Ozborn'dan Merhaba...

Ortaya karışık, akla, yüreğe ne düşerse buraçta...

Etiketler

4 Kasım 2011 Cuma

Asker uğurlaması...

Dün Samsun'dan dönerken Havaş asker doluydu...
Hepsi acemiliklerini yapmış dağıtıma gidecek 'çocuklar'dı...
Nasıl, bebek nasıl çocuk çocuklardı...
Annemle benim yüreğimiz parçalandı...
Annem onlar için bir şeyler yapmak istedi... Bulunduğumuz yer itibariyle bir şey yapmamız mümkün değildi. Bu söylenmez ama annem hepsinin Havaş ücretini ödedi... Sizler benim-bizlerin çocuğusunuz diyerek...
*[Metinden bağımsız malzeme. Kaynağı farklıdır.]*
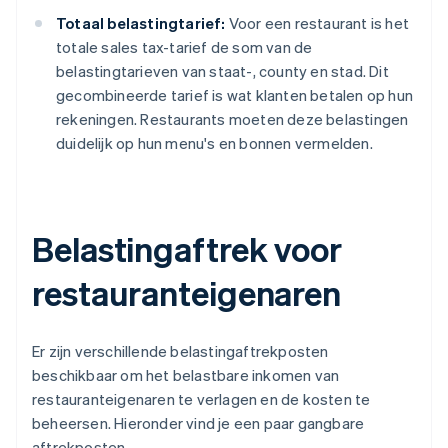
Totaal belastingtarief:
Voor een restaurant is het
totale sales tax-tarief de som van de
belastingtarieven van staat-, county en stad. Dit
gecombineerde tarief is wat klanten betalen op hun
rekeningen. Restaurants moeten deze belastingen
duidelijk op hun menu's en bonnen vermelden.
Belastingaftrek voor
restauranteigenaren
Er zijn verschillende belastingaftrekposten
beschikbaar om het belastbare inkomen van
restauranteigenaren te verlagen en de kosten te
beheersen. Hieronder vind je een paar gangbare
aftrekposten.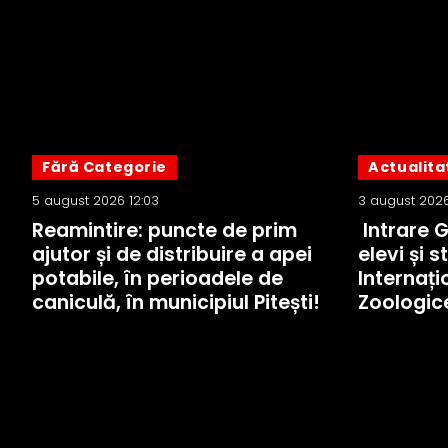
Fără Categorie
Actualita
5 august 2026 12:03
3 august 2026
Reamintire: puncte de prim
Intrare 
ajutor și de distribuire a apei
elevi și s
potabile, în perioadele de
Internați
caniculă, în municipiul Pitești!
Zoologic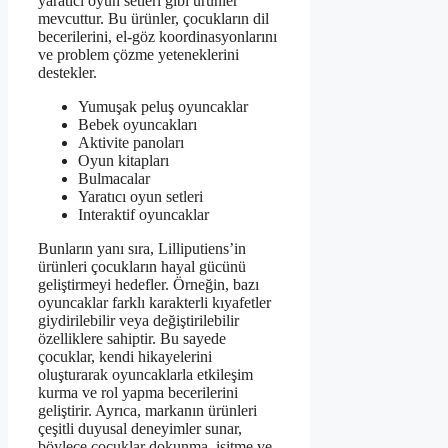
yaratıcı oyun setleri gibi ürünler
mevcuttur. Bu ürünler, çocukların dil
becerilerini, el-göz koordinasyonlarını
ve problem çözme yeteneklerini
destekler.
Yumuşak peluş oyuncaklar
Bebek oyuncakları
Aktivite panoları
Oyun kitapları
Bulmacalar
Yaratıcı oyun setleri
Interaktif oyuncaklar
Bunların yanı sıra, Lilliputiens’in
ürünleri çocukların hayal gücünü
geliştirmeyi hedefler. Örneğin, bazı
oyuncaklar farklı karakterli kıyafetler
giydirilebilir veya değiştirilebilir
özelliklere sahiptir. Bu sayede
çocuklar, kendi hikayelerini
oluşturarak oyuncaklarla etkileşim
kurma ve rol yapma becerilerini
geliştirir. Ayrıca, markanın ürünleri
çeşitli duyusal deneyimler sunar,
böylece çocuklar dokunma, işitme ve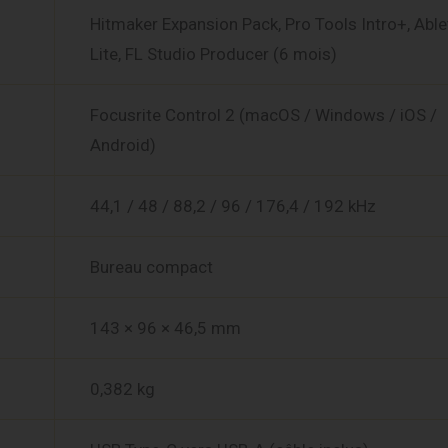
Hitmaker Expansion Pack, Pro Tools Intro+, Able
Lite, FL Studio Producer (6 mois)
Focusrite Control 2 (macOS / Windows / iOS /
Android)
44,1 / 48 / 88,2 / 96 / 176,4 / 192 kHz
Bureau compact
143 × 96 × 46,5 mm
0,382 kg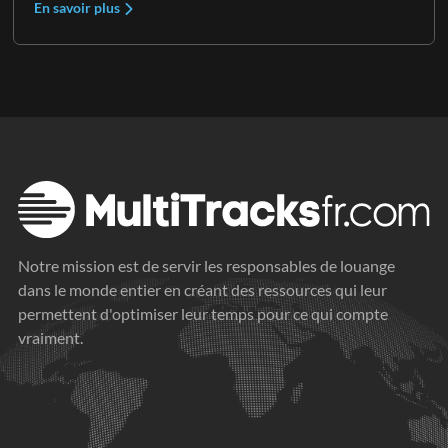
En savoir plus
Notre mission est de servir les responsables de louange
dans le monde entier en créant des ressources qui leur
permettent d'optimiser leur temps pour ce qui compte
vraiment.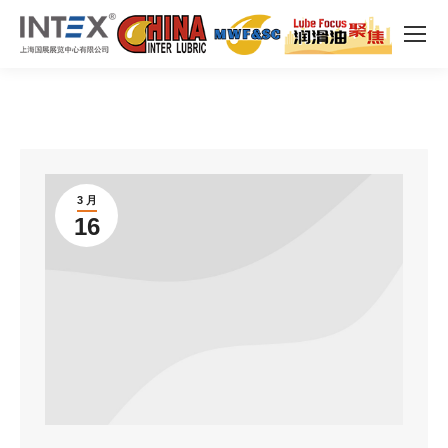
3 月
16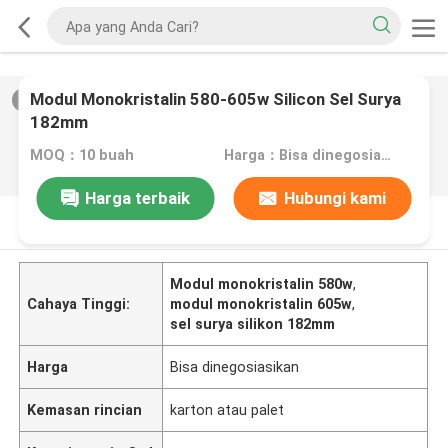
Modul Monokristalin 580-605w Silicon Sel Surya
2
/
0
182mm
MOQ：10 buah
Harga：Bisa dinegosiasikan
Harga terbaik
Hubungi kami
DESKRIPSI PRODUK
Modul monokristalin 580w
,
Cahaya Tinggi:
modul monokristalin 605w
,
sel surya silikon 182mm
Harga
Bisa dinegosiasikan
Kemasan rincian
karton atau palet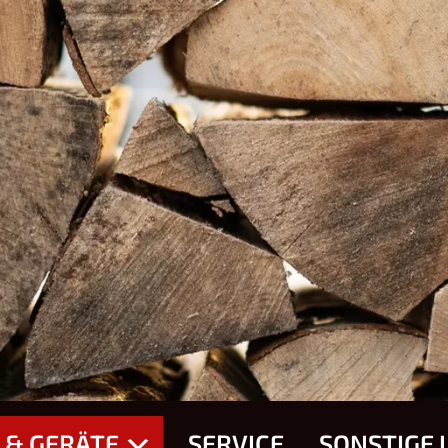
 & GERÄTE
SERVICE
SONSTIGE 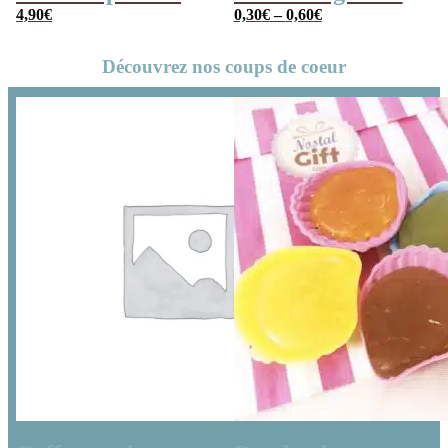
cube x3
4,90
€
Fraise, Cola,
0,30
€
–
0,60
€
Tropical…
Découvrez nos coups de coeur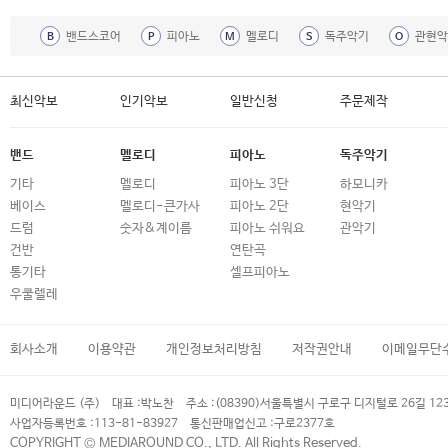
밴드스코어
피아노
멜로디
독주악기
관현악
B
P
M
S
O
최신악보
인기악보
일반신청
주문제작
밴드
멜로디
피아노
독주악기
기타
멜로디
피아노 3단
하모니카
베이스
멜로디-큰가사
피아노 2단
현악기
드럼
숫자&계이름
피아노 쉬워요
관악기
건반
연탄곡
통기타
셀프피아노
우쿨렐레
회사소개
이용약관
개인정보처리방침
저작권안내
이메일무단
미디어라운드 (주)
대표 :
박노찬
주소 :
(08390)서울특별시 구로구 디지털로 26길 12
사업자등록번호 :
113-81-83927
통신판매업신고 :
구로2377호
COPYRIGHT © MEDIAROUND CO., LTD. All Rights Reserved.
Bir çoğu doğuya gidecekmiş... Komutanları hazırlıklı olun Kuzey Irak'a geçeceksiniz demişler...
Bakamadım çocukların yüzlerine...
Yakıştıramadım silahları-el bombalarını ellerine...
Daha hayatlarının baharında, umutları-hayalleri olan... 
Daha yaşamamış-görmemiş çocuklar...
Nasıl bebekler, nasıl yakışıklılar...
Hepsinin başı asker tıraşı...
Bir çoğu ilk defa uçağa binmenin heyecanında...
Daha ne ilk heyecanları var hayatta oysa ki...
Bu bebekler sınırda nöbet tutacaklar, soğuğu yaşayacaklar, kan görecekler, savaşacaklar...
Belki bir çoğu yarin gül kokusunu koklayamadan kan ve savaşı koklayacak...
Elbet vatan için can feda...
Elbet askerlik erkek evlatlarımız için kutsal, çocukluklarından beri bekledikleri bir şey...
Ancak bunca senedir dökülen kanlardan, yaşanan acılardan sonra gönlüm onları uğurlamak değil kaçırmak istedi...
Tüm yol boyunca onlar için dua ettim...
Kaç annenin kuzusu kaç yarin canı, hepimizin evlatları-kardeşleri olan asker çocuklarımızı tanrı korusun...
Artık askere uğurlarken dönerler mi acaba sorusu olmasın...
Savaş görmesinler, savaşmayalım...
Hayali bir savaş için eğitilip dönsünler... 
Kansız, şehitsiz, yarasız-beresiz askerlikler olsun...
Canlarımızı, gençlerimizi daha fazla toprağa vermeyelim... 
Tanımadığım çocukların ardından bilinmeze gitmeleri yüzünden göz yaşıyla arkalarından el sallamak dün bana çok koydu! 
Artık başımızdakilere de koyma zamanı gelmedi mi?